Emily Roebling’s role in the construction of the bridge was a consequence of her husband’s crippling attack of “the bends” in 1872 resulting, in his own words, from his “imprudence in remaining too long in the caisson on Saturday last.” The caisson was a highly pressurized structure that made it possible to work underwater to excavate the riverbed for the bridge towers’ foundations; though little understood at the time, “the bends” were the result of decompressing too rapidly on returning to the surface, which allowed atmospheric gases that had been dissolved into the body’s fluids by the pressure in the caisson to reemerge and to form bubbles that pressed painfully, injuriously, even fatally on the body’s joints and tissues. Erica Wagner tells us that Emily “was not always entirely convinced by her husband’s complaints” and that “much of what ailed him would remain mysterious.” The suspicion, however, lies not far off that whatever part of his suffering was due to “the long term costs of working in compressed air,” another part may have been due to the long repressed pressures of having been the dutiful son of a monster — a genius of a monster, perhaps, but a monster nonetheless.
Erica Wagner is a wonderful writer and Chief Engineer is as entertaining as it is engrossing, so much so that I am reluctant to register a few complaints about the book itself. Publishers have become so shy of footnotes, bibliography, figure captions and lists of picture sources, as well as indexing, that in their attempt to minimize what they fear are, for the lay reader, the forbidding aspects of a proper scholarly apparatus, too much is lost for those who read a work like Chief Engineer for more than its entertainment value.

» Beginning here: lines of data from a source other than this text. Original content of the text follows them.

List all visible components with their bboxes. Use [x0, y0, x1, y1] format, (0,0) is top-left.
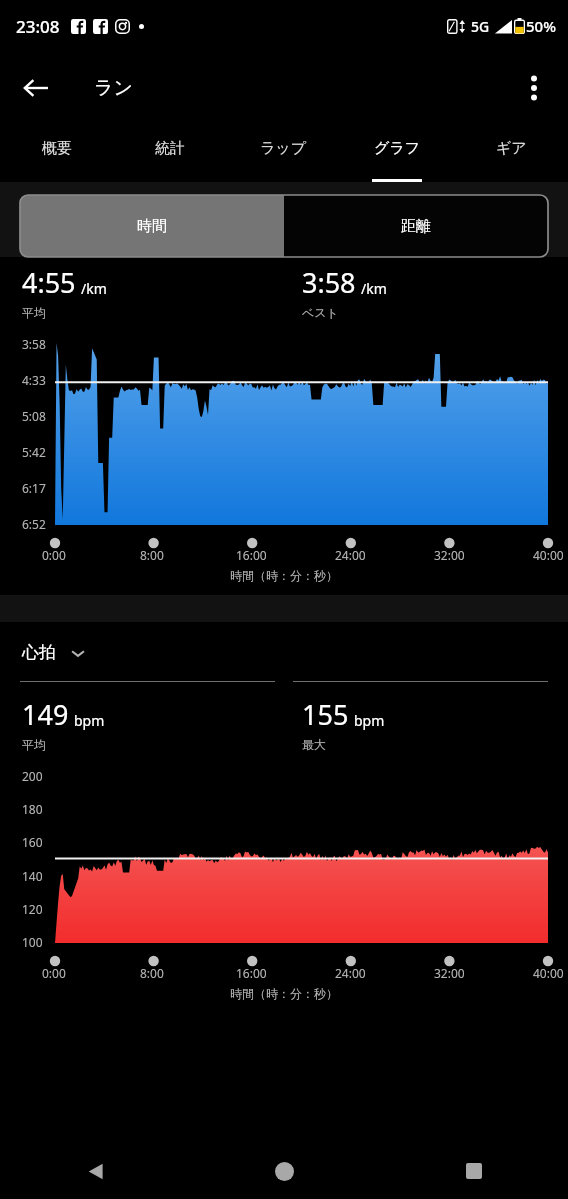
staticText: 統計 [155, 139, 185, 158]
staticText: 平均 [22, 737, 46, 752]
staticText: 距離 [401, 217, 431, 236]
staticText: bpm [354, 711, 385, 730]
staticText: 40:00 [533, 547, 564, 563]
button[interactable]: Recent apps [379, 1143, 568, 1199]
staticText: 6:17 [22, 480, 46, 496]
button[interactable]: 統計 [113, 124, 226, 182]
staticText: 32:00 [434, 547, 465, 563]
staticText: 3:58 [22, 336, 46, 352]
staticText: グラフ [374, 139, 421, 158]
staticText: 23:08 [16, 15, 60, 38]
staticText: 5:08 [22, 408, 46, 424]
staticText: 160 [22, 834, 43, 850]
staticText: 0:00 [42, 965, 66, 981]
staticText: 5:42 [22, 444, 46, 460]
staticText: 4:55 [22, 264, 76, 301]
staticText: /km [81, 279, 107, 298]
staticText: 5G [471, 17, 490, 36]
staticText: 時間（時：分：秒） [230, 986, 338, 1001]
staticText: ギア [496, 139, 527, 158]
staticText: ベスト [302, 305, 339, 320]
staticText: 24:00 [335, 547, 366, 563]
button[interactable]: グラフ [340, 124, 454, 182]
staticText: 8:00 [140, 547, 164, 563]
staticText: 4:33 [22, 372, 46, 388]
button[interactable]: 時間 [20, 195, 284, 257]
staticText: 120 [22, 901, 43, 917]
staticText: /km [361, 279, 387, 298]
staticText: 時間 [137, 217, 167, 236]
staticText: 149 [22, 696, 69, 733]
staticText: 時間（時：分：秒） [230, 568, 338, 583]
staticText: 24:00 [335, 965, 366, 981]
staticText: 40:00 [533, 965, 564, 981]
staticText: ラップ [260, 139, 307, 158]
staticText: 32:00 [434, 965, 465, 981]
button[interactable]: ラップ [226, 124, 340, 182]
staticText: 0:00 [42, 547, 66, 563]
staticText: 140 [22, 868, 43, 884]
button[interactable]: Back [12, 64, 60, 112]
button[interactable]: Home [190, 1143, 379, 1199]
staticText: 100 [22, 934, 43, 950]
button[interactable]: More options [510, 64, 558, 112]
other: Expand heart rate [69, 644, 87, 662]
staticText: 155 [302, 696, 349, 733]
staticText: 180 [22, 801, 43, 817]
staticText: 16:00 [236, 547, 267, 563]
staticText: 概要 [42, 139, 72, 158]
staticText: bpm [74, 711, 105, 730]
button[interactable]: 距離 [284, 195, 548, 257]
button[interactable]: 概要 [0, 124, 113, 182]
staticText: 平均 [22, 305, 46, 320]
button[interactable]: Back [0, 1143, 190, 1199]
staticText: 16:00 [236, 965, 267, 981]
button[interactable]: ギア [454, 124, 568, 182]
staticText: 50% [526, 16, 556, 36]
staticText: ラン [94, 76, 133, 100]
staticText: 3:58 [302, 264, 356, 301]
staticText: 8:00 [140, 965, 164, 981]
button[interactable]: 心拍 [0, 640, 568, 665]
staticText: 最大 [302, 737, 326, 752]
staticText: 心拍 [22, 642, 56, 663]
staticText: 200 [22, 768, 43, 784]
staticText: 6:52 [22, 516, 46, 532]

Alas, Chief Engineer is no exception to this lamentable trend, which puts the burden of sorting out which note belongs with which part of the text on the reader. While the color illustrations are well-done and well-captioned, with sources given, the black and white illustrations in the running text are of only variable quality, sources are not given, and in one instance, a photograph of Washington Roebling seated with British Admiral Jacky Fisher, even the caption has been dispensed with — and the reproduction is so murky one could scarcely begin to recognize either of the two men or to tell the one from the other. This is, I suppose not the author’s fault.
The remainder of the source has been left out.